1. Semaglutide (Ozempic/Wegovy) FDA-approved GLP-1 receptor agonist. Largest, highest-quality human RCT dataset for weight loss of any peptide. The reference standard.
2. Tirzepatide (Mounjaro/Zepbound) Dual GIP/GLP-1 receptor agonist. Outperforms semaglutide for weight reduction in both independent trials and a direct head-to-head (SURMOUNT-5). Currently the top-performing approved option.
3. Liraglutide (Saxenda) An earlier GLP-1 agonist (daily injection). Solid human RCT data showing roughly 5 to 8% body weight reduction in the SCALE Obesity and Prediabetes trial (n=3731). Inferior efficacy to semaglutide but established safety record.

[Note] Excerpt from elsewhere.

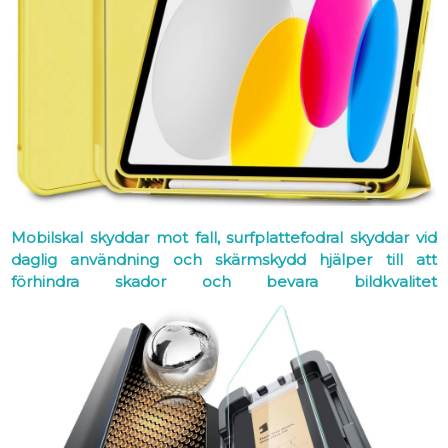
Mobilskal skyddar mot fall, surfplattefodral skyddar vid
daglig användning och skärmskydd hjälper till att
förhindra skador och bevara bildkvalitet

4. CJC-1295 / Ipamorelin (combination) Growth hormone releasing hormone analog and GHRP. Raises GH and IGF-1 measurably in humans. No published human RCT on fat loss as a primary endpoint. Commonly used in the fitness/anti-aging space; human evidence for fat loss is indirect at best.
5. AOD-9604 A modified fragment of growth hormone (hGH 177-191). Showed lipolytic effects in rodents. Failed to demonstrate significant weight loss vs. placebo in Metabolic Pharmaceuticals' phase 2 and phase 3 human trials. Evidence for human fat loss is absent.
6. BPC-157 Gut-protective and tissue-healing peptide in animal models. Zero credible human evidence for fat loss. Included here only because it appears on competitor lists; it should not be on a weight-loss peptide list at all.
Evidence Ledger: Every Major Claim Graded
| Peptide | Claim | Best Evidence Type | Key Data Point | Effect Direction | Confidence |
|---|---|---|---|---|---|
| Semaglutide 2.4 mg | Significant body weight reduction | Large human RCT (STEP 1, n=1961) | ~14.9% mean weight loss at 68 weeks vs. ~2.4% placebo | Strong positive | High |
| Tirzepatide 15 mg | Superior weight reduction to semaglutide | Large human RCT (SURMOUNT-1, n=2539; SURMOUNT-5 head-to-head) | ~20.9% mean weight loss at 72 weeks | Strong positive | High |
| Liraglutide 3 mg | Modest body weight reduction | Large human RCT (SCALE, n=3731) | ~5 to 8% mean weight loss over 56 weeks | Moderate positive | High |
| CJC-1295 | Raises GH and IGF-1 in humans | Small human pharmacokinetic trials | GH pulse amplitude increases documented; fat loss not primary endpoint | Mechanism plausible, fat loss unproven | Low |
| Ipamorelin | GH secretagogue; potential lipolysis support | Small human PK/PD studies; animal data | GH elevation confirmed; body composition change unproven in RCT | Mechanism plausible, fat loss unproven | Low |
| AOD-9604 | Fat loss in humans | Phase 2 and Phase 3 human trials (failed) | No significant difference vs. placebo in human trials | Negative (failed trials) | Very Low |
| BPC-157 | Fat loss | Animal studies only | No relevant human data | Not applicable | Very Low |
How Do These Peptides Actually Cause Weight Loss? (With Specific Numbers)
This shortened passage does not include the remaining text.